My experiences with each kit have been as follows:

  • Coopers Cerveza - crap - will never make again
  • Coopers Pale Ale - I make with less than the recommended enhancer 2 - all have been excellent
  • Coopers Pilsner - made with less than recommended enhancer - all have been excellent - probably the crowd favourite
  • Coopers Real Ale, Draught and Lager - now make them with 500 g of honey instead of dextrose - very nice, with a lot of flavour and colour
  • Coopers Bitter - not my type of beer
  • Coopers Blonde - very nice and refreshing when it is hot
  • Coopers European Lager - first one was excellent, got better as it aged - second one was pretty poor, had a funny taste
Brewery is under the house, so temperatures are lower than outside in summer and higher in winter.
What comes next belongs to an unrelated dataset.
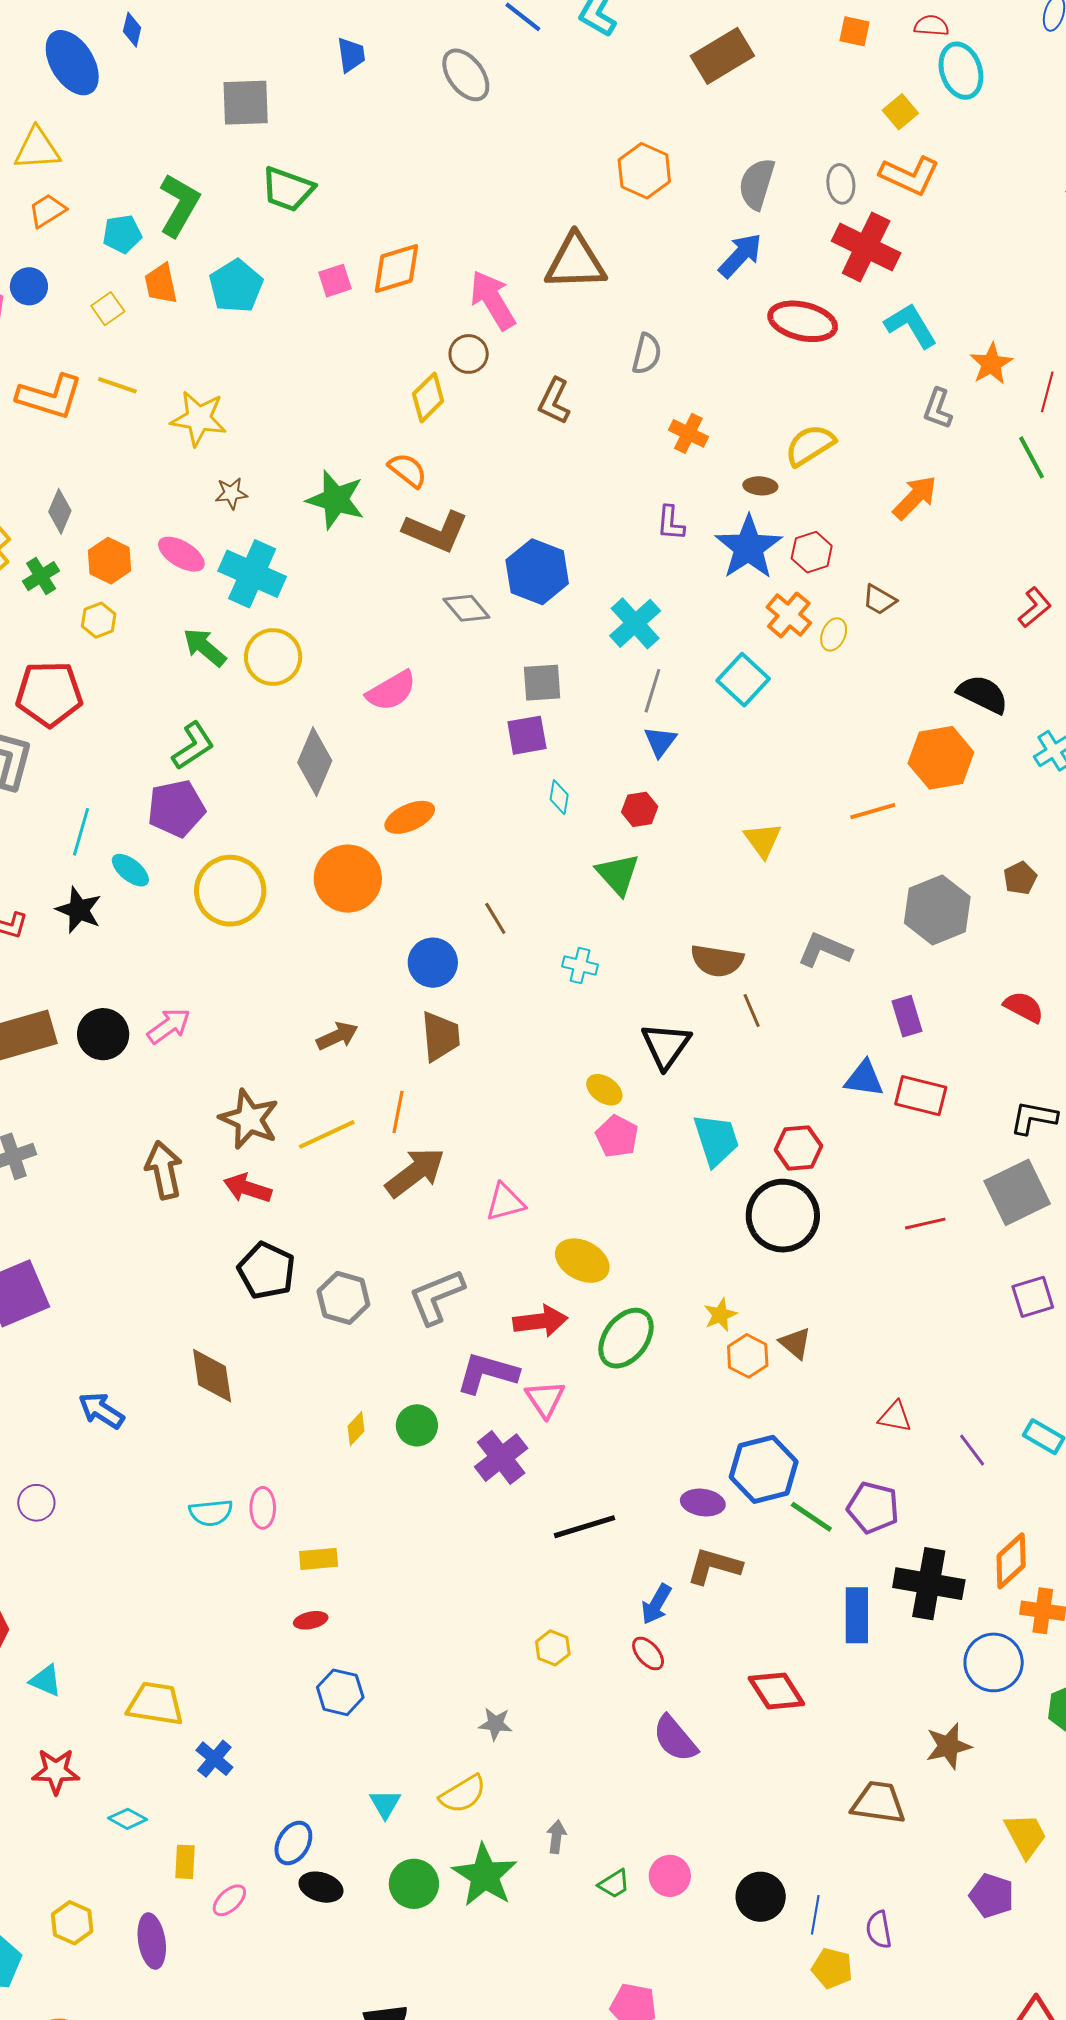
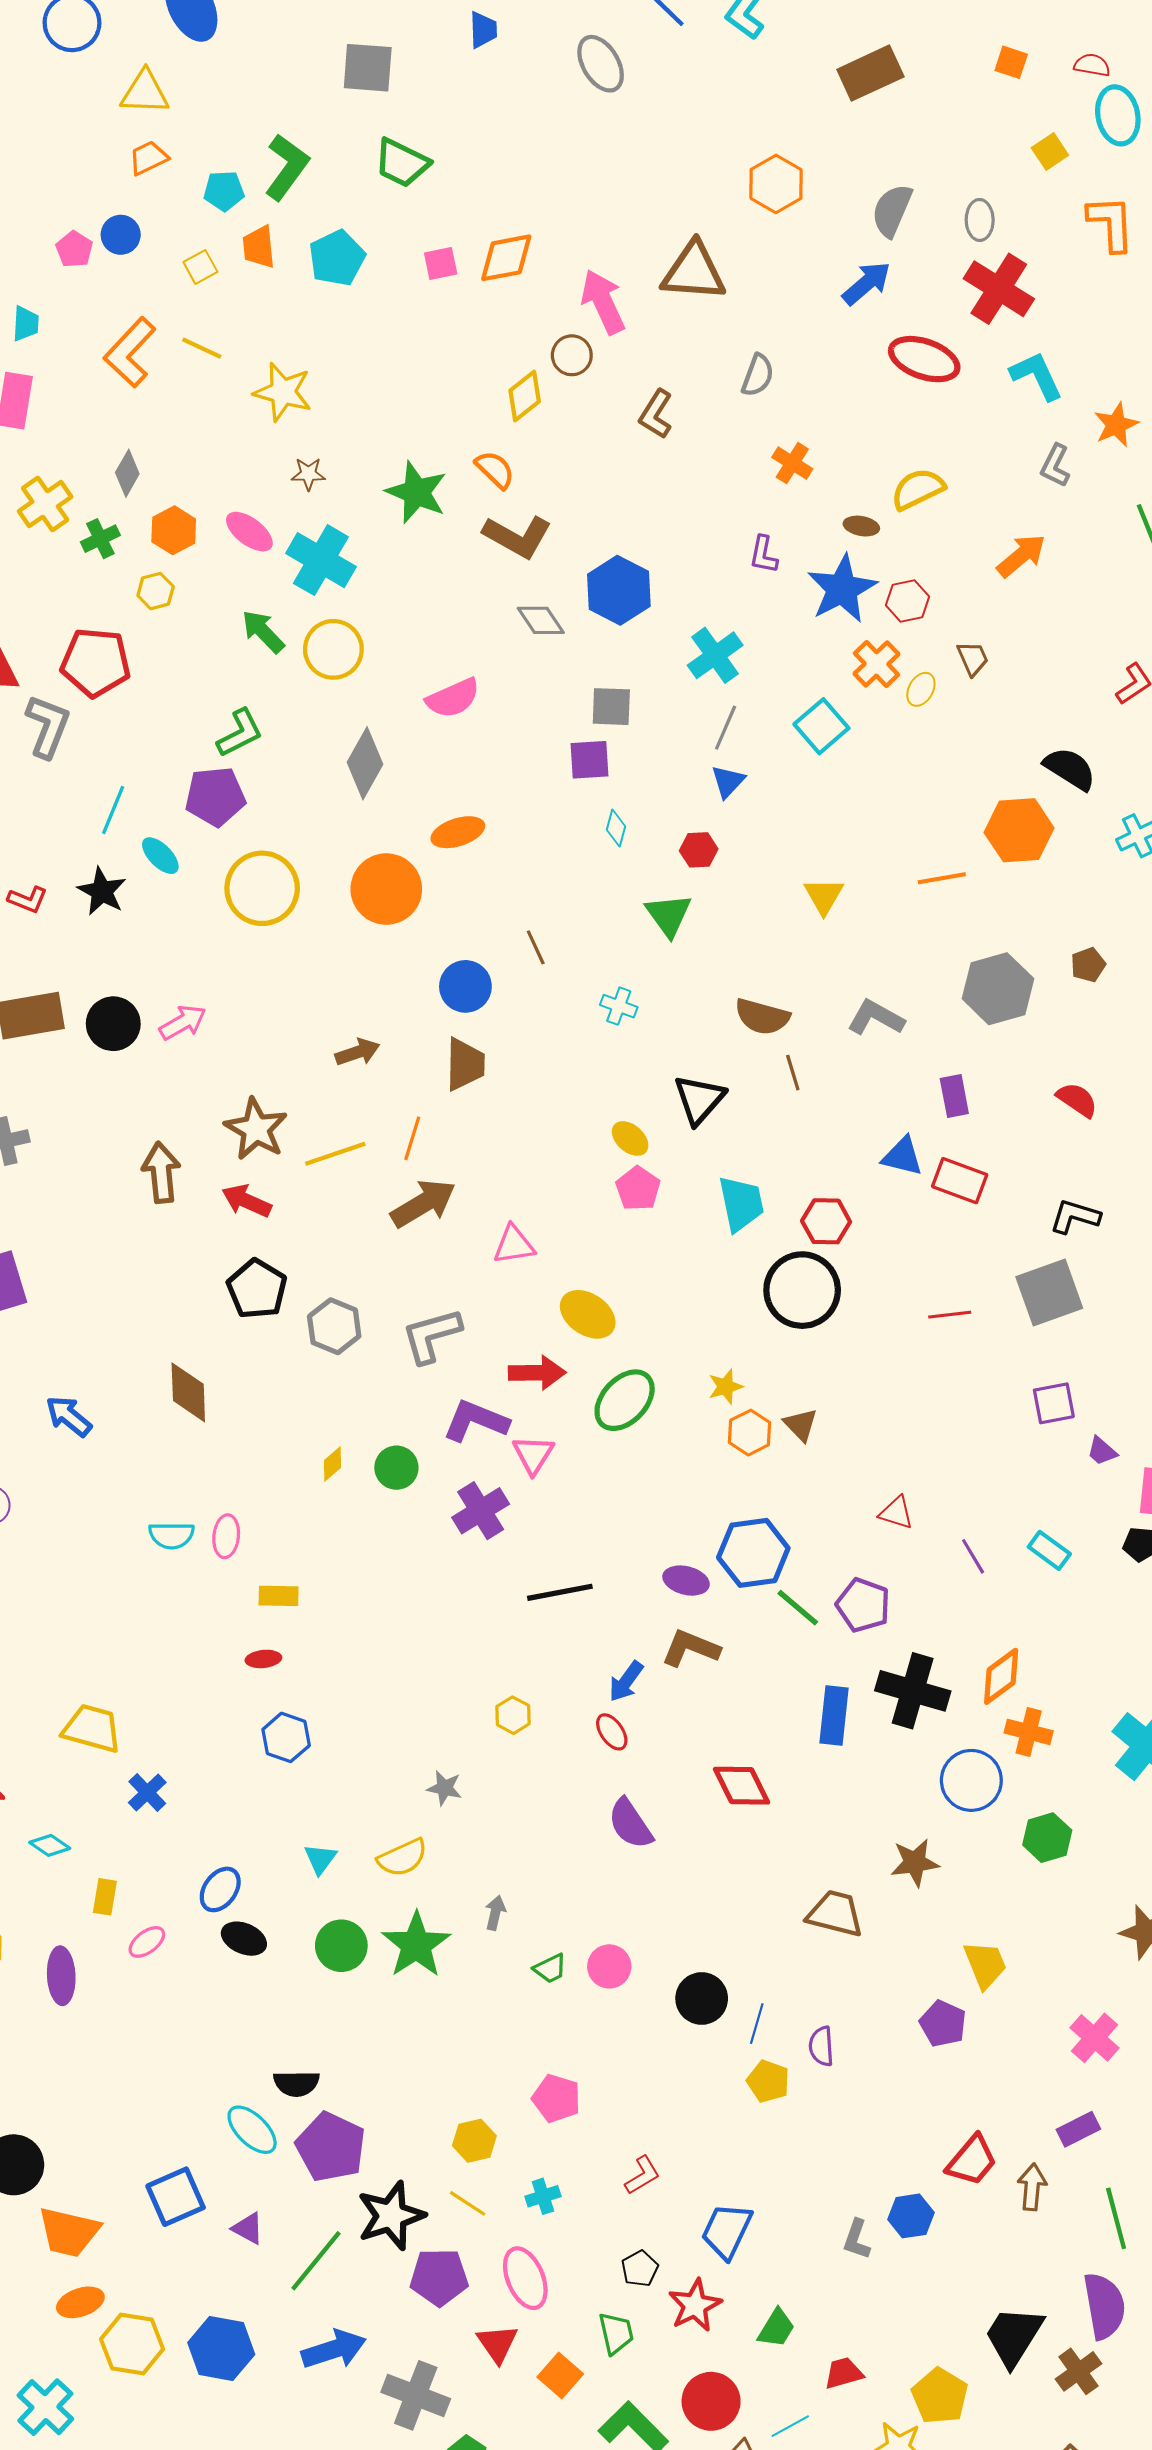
orange L-shape: (910, 175) -> (1111, 223), moved, turned -124
orange L-shape: (50, 397) -> (130, 352), turned 110
brown trapezoid: (879, 600) -> (973, 658), turned -150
I use only wet towel to cool in summer if needed. I leave for a long time, at least two weeks, to clear before kegging/bottling. I use plain sugar for secondary fermentation in bottles, one teaspoon per bottle.
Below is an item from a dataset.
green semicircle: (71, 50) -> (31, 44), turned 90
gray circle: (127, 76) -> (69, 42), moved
From each brew, I put two bottles in a "bank". These are kept till some special occasion and drunk then. This lets me age bottles way beyond normal. So far the longest has been about 13 months. I have noticed no problems with the PET bottles leaking gas etc. Some beers have aged very well, none have got worse and only the second European Lager stayed the same.

All in all, I have only had to throw away two bottles, I think I sucked in too much gunk when bottling.

I have no intentions of getting into any more fancier brewing. All I want is beer that I like at a good price. I think I am getting that and so do my friends. At yesterday's Australia Day party at our place, a keg of Pale Ale and Real Ale with honey were very popular and almost totally finished off.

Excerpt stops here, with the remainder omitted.